The cloud service will be multi-tenant, and will store some sensitive customer data in the cloud. This data will be passed to the customer on-premise agents which will need to decrypt and use the data. The problem is how to ensure that sensitive data that we are storing cannot be read by us, the cloud provider or any other customer.
Our current thinking is that the customer will generate a public/private key pair, upload the public key to the cloud service, but keep the private key local so it will never enter our cloud infrastructure. So the public key can be used by the cloud service to encrypt data (or to encrypt a symmetric key which encrypts the data), but without the private key it cannot be decrypted.
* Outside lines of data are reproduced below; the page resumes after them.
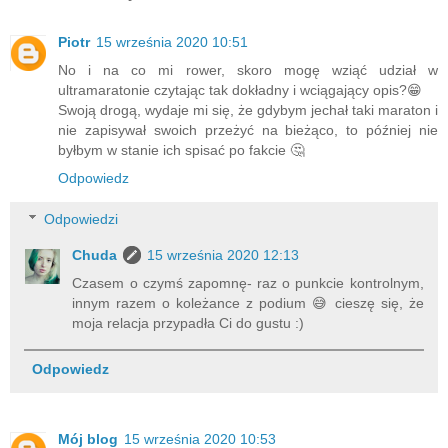
Piotr
15 września 2020 10:51
No i na co mi rower, skoro mogę wziąć udział w
ultramaratonie czytając tak dokładny i wciągający opis?😁
Swoją drogą, wydaje mi się, że gdybym jechał taki maraton i
nie zapisywał swoich przeżyć na bieżąco, to później nie
byłbym w stanie ich spisać po fakcie 🤔
Odpowiedz
Odpowiedzi
Chuda
15 września 2020 12:13
Czasem o czymś zapomnę- raz o punkcie kontrolnym,
innym razem o koleżance z podium 😅 cieszę się, że
moja relacja przypadła Ci do gustu :)
Odpowiedz
Mój blog
15 września 2020 10:53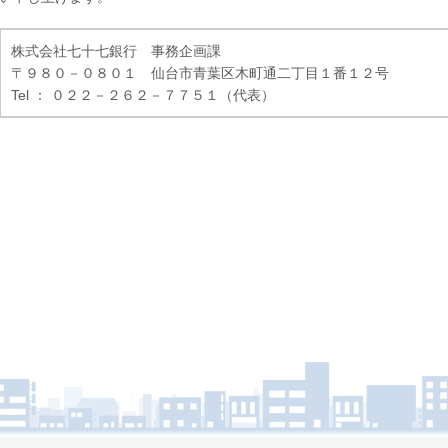
株式会社七十七銀行 事務企画課
〒９８０－０８０１ 仙台市青葉区木町通二丁目１番１２号
Tel ： ０２２－２６２－７７５１（代表）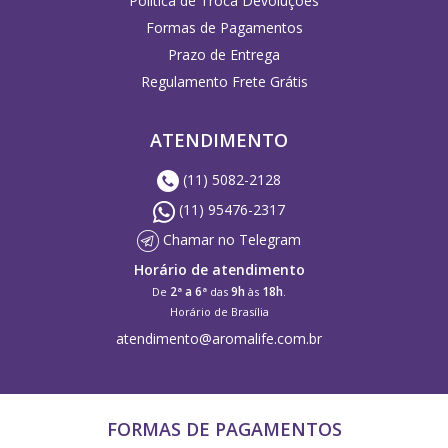
Política de Troca Devoluções
Formas de Pagamentos
Prazo de Entrega
Regulamento Frete Grátis
ATENDIMENTO
(11) 5082-2128
(11) 95476-2317
Chamar no Telegram
Horário de atendimento
2ª a 6ª
9h
18h
De
das
às
.
Horário de Brasília
atendimento@aromalife.com.br
FORMAS DE PAGAMENTOS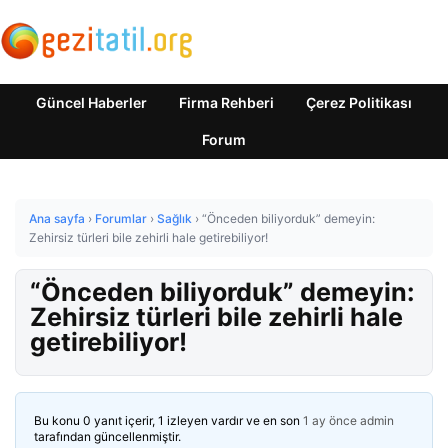
Güncel Haberler
Firma Rehberi
Çerez Politikası
Forum
Ana sayfa
›
Forumlar
›
Sağlık
›
“Önceden biliyorduk” demeyin:
Zehirsiz türleri bile zehirli hale getirebiliyor!
“Önceden biliyorduk” demeyin:
Zehirsiz türleri bile zehirli hale
getirebiliyor!
Bu konu 0 yanıt içerir, 1 izleyen vardır ve en son
1 ay önce
admin
tarafından güncellenmiştir.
The agents would obviously need access to the private key to decrypt the data, but it would not be possible for anyone to unencrypt the data in the cloud as the private key is stored with the customer
Does this sound like a reasonable approach?
These seems like a problem that should already have a solution, is there a library or cloud service that would help with this?
I've looked at AWS KMS but it doesn't seem to support a scenario that would prevent us from gaining access to the customer's data as we could assign ourselves a role that has access to their customer master key
EDIT: I'm still trying to get an understanding of this apologies if I'm not clear or fully understanding your answer.
To clarify, a user will be entering sensitive data such as passwords into a web application which will be cloud hosted. Client side encryption is an option, the cloud service doesn't ever need to see the data unencrypted.
Could we store the public key for each customer in the cloud, and have the browser make a request to retrieve that key (based on info from their auth token) when the user is required to enter sensitive data. Then encrypt on the browser before passing to the cloud service.
Again, the cloud service will only need to store this data and will never need to see it in it's decrypted form.
It will be required to pass the encrypted info to agents running outside of the cloud infrastructure which will need to use the decrypted data. So when setting up an agent we'd somehow need to register the private key with each agent so they can decrypt the data.